All of lore.kernel.org
 help / color / mirror / Atom feed
* [PATCH v2] viridian: fix the HvFlushVirtualAddress/List hypercall implementation
@ 2019-02-14 12:10 Paul Durrant
  2019-02-14 12:34 ` Juergen Gross
  0 siblings, 1 reply; 5+ messages in thread
From: Paul Durrant @ 2019-02-14 12:10 UTC (permalink / raw)
  To: xen-devel
  Cc: Andrew Cooper, Paul Durrant, Wei Liu, Jan Beulich, Roger Pau Monné

The current code uses hvm_asid_flush_vcpu() but this is insufficient for
a guest running in shadow mode, which results in guest crashes early in
boot if the 'hcall_remote_tlb_flush' is enabled.

This patch, instead of open coding a new flush algorithm, adapts the one
already used by the HVMOP_flush_tlbs Xen hypercall. The implementation is
modified to allow TLB flushing a subset of a domain's vCPUs. A callback
function determines whether or not a vCPU requires flushing. This mechanism
was chosen because, while it is the case that the currently implemented
viridian hypercalls specify a vCPU mask, there are newer variants which
specify a sparse HV_VP_SET and thus use of a callback will avoid needing to
expose details of this outside of the viridian subsystem if and when those
newer variants are implemented.

NOTE: Use of the common flush function requires that the hypercalls are
      restartable and so, with this patch applied, viridian_hypercall()
      can now return HVM_HCALL_preempted. This is safe as no modification
      to struct cpu_user_regs is done before the return.

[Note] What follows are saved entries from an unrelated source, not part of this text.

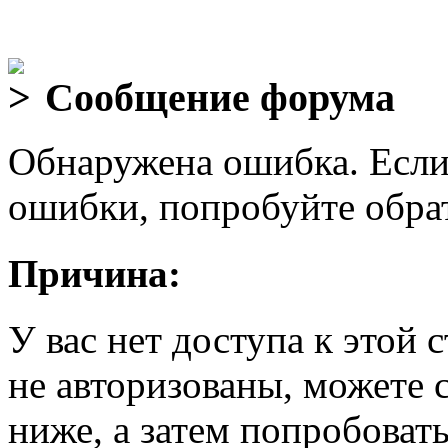
Сообщение форума
Обнаружена ошибка. Если
ошибки, попробуйте обра
Причина:
У вас нет доступа к этой
не авторизованы, можете 
ниже, а затем попробовать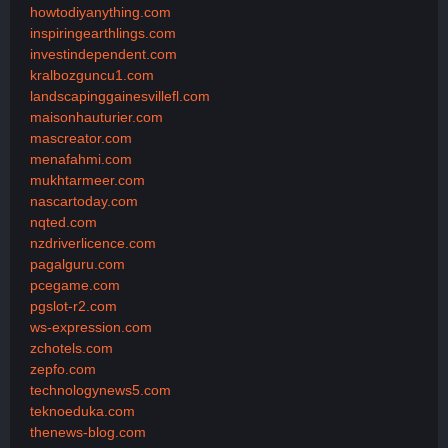
howtodiyanything.com
inspiringearthlings.com
investindependent.com
kralbozguncu1.com
landscapinggainesvillefl.com
maisonhauturier.com
mascreator.com
menafahmi.com
mukhtarmeer.com
nascartoday.com
nqted.com
nzdriverlicence.com
pagalguru.com
pcegame.com
pgslot-r2.com
ws-expression.com
zchotels.com
zepfo.com
technologynews5.com
teknoeduka.com
thenews-blog.com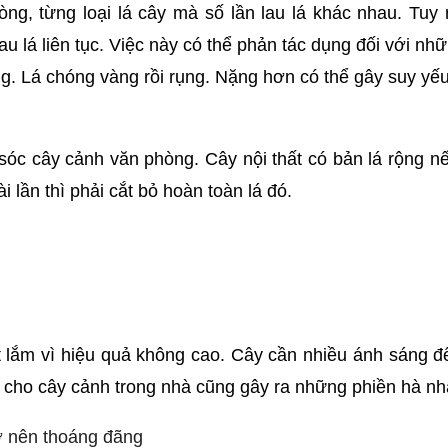
òng, từng loại lá cây mà số lần lau lá khác nhau. Tu
 lá liên tục. Việc này có thể phản tác dụng đối với nhữ
ng. Lá chóng vàng rồi rụng. Nặng hơn có thể gây suy yếu
c cây cảnh văn phòng. Cây nội thất có bản lá rộng nếu 
ài lần thì phải cắt bỏ hoàn toàn lá đó.
ết lắm vì hiệu quả không cao. Cây cần nhiều ánh sáng 
cho cây cảnh trong nhà cũng gây ra những phiền hà nhấ
ở nên thoáng đãng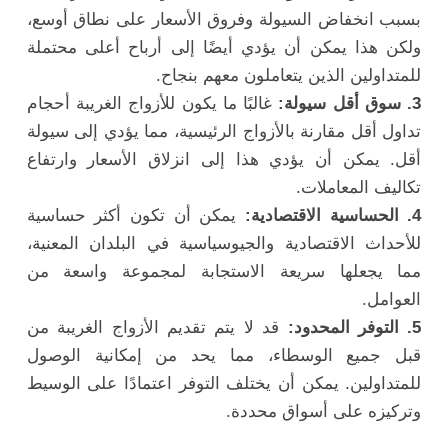
بسبب انخفاض السيولة وفروق الأسعار على نطاق أوسع،
ولكن هذا يمكن أن يؤدي أيضًا إلى أرباح أعلى محتملة
للمتداولين الذين يتعاملون معهم بنجاح.
3. سوق أقل سيولة:
غالبًا ما يكون للأزواج الغريبة أحجام
تداول أقل مقارنة بالأزواج الرئيسية، مما يؤدي إلى سيولة
أقل. يمكن أن يؤدي هذا إلى انزلاق الأسعار وارتفاع
تكاليف المعاملات.
4. الحساسية الاقتصادية:
يمكن أن تكون أكثر حساسية
للأحداث الاقتصادية والجيوسياسية في البلدان المعنية،
مما يجعلها سريعة الاستجابة لمجموعة واسعة من
العوامل.
5. التوفر المحدود:
قد لا يتم تقديم الأزواج الغريبة من
قبل جميع الوسطاء، مما يحد من إمكانية الوصول
للمتداولين. يمكن أن يختلف التوفر اعتمادًا على الوسيط
وتركيزه على أسواق محددة.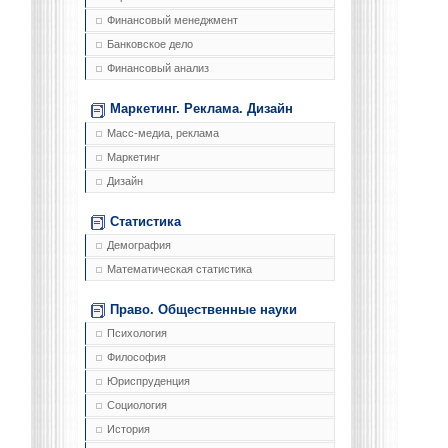
Финансовый менеджмент
Банковское дело
Финансовый анализ
Маркетинг. Реклама. Дизайн
Масс-медиа, реклама
Маркетинг
Дизайн
Статистика
Демография
Математическая статистика
Право. Общественные науки
Психология
Философия
Юриспруденция
Социология
История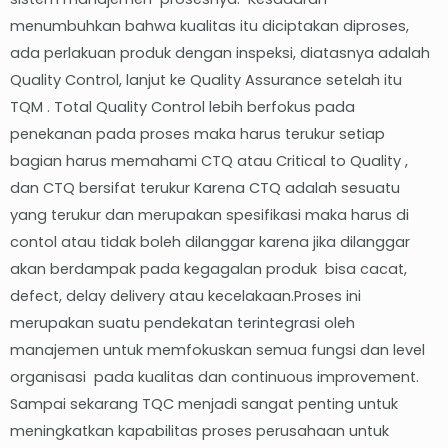
menumbuhkan bahwa kualitas itu diciptakan diproses,
ada perlakuan produk dengan inspeksi, diatasnya adalah
Quality Control, lanjut ke Quality Assurance setelah itu
TQM . Total Quality Control lebih berfokus pada
penekanan pada proses maka harus terukur setiap
bagian harus memahami CTQ atau Critical to Quality ,
dan CTQ bersifat terukur Karena CTQ adalah sesuatu
yang terukur dan merupakan spesifikasi maka harus di
contol atau tidak boleh dilanggar karena jika dilanggar
akan berdampak pada kegagalan produk bisa cacat,
defect, delay delivery atau kecelakaan.Proses ini
merupakan suatu pendekatan terintegrasi oleh
manajemen untuk memfokuskan semua fungsi dan level
organisasi pada kualitas dan continuous improvement.
Sampai sekarang TQC menjadi sangat penting untuk
meningkatkan kapabilitas proses perusahaan untuk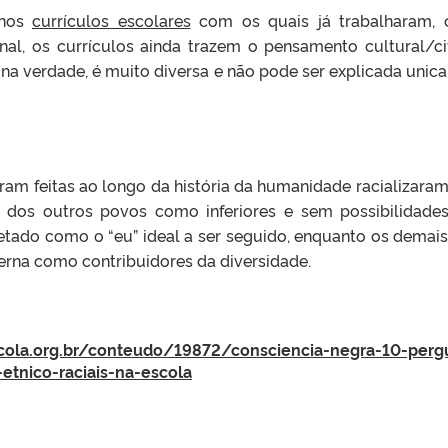
 nos
currículos escolares
com os quais já trabalharam, 
Afinal, os currículos ainda trazem o pensamento cultural
na verdade, é muito diversa e não pode ser explicada unica
oram feitas ao longo da história da humanidade racializa
 e dos outros povos como inferiores e sem possibilidades
pretado como o “eu” ideal a ser seguido, enquanto os demai
erna como contribuidores da diversidade.
cola.org.br/conteudo/19872/consciencia-negra-10-perg
etnico-raciais-na-escola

Signed-off-by: Paul Durrant <paul.durrant@citrix.com>
---
Cc: Jan Beulich <jbeulich@suse.com>
Cc: Andrew Cooper <andrew.cooper3@citrix.com>
Cc: Wei Liu <wei.liu2@citrix.com>
Cc: "Roger Pau Monné" <roger.pau@citrix.com>

v2:
 - Use cpumask_scratch
 - Make sure local CPU flush isn't missed
---
 xen/arch/x86/hvm/hvm.c               | 48 +++++++++++++++++++++-------
 xen/arch/x86/hvm/viridian/viridian.c | 45 ++++++++------------------
 xen/include/asm-x86/hvm/hvm.h        |  2 ++
 3 files changed, 53 insertions(+), 42 deletions(-)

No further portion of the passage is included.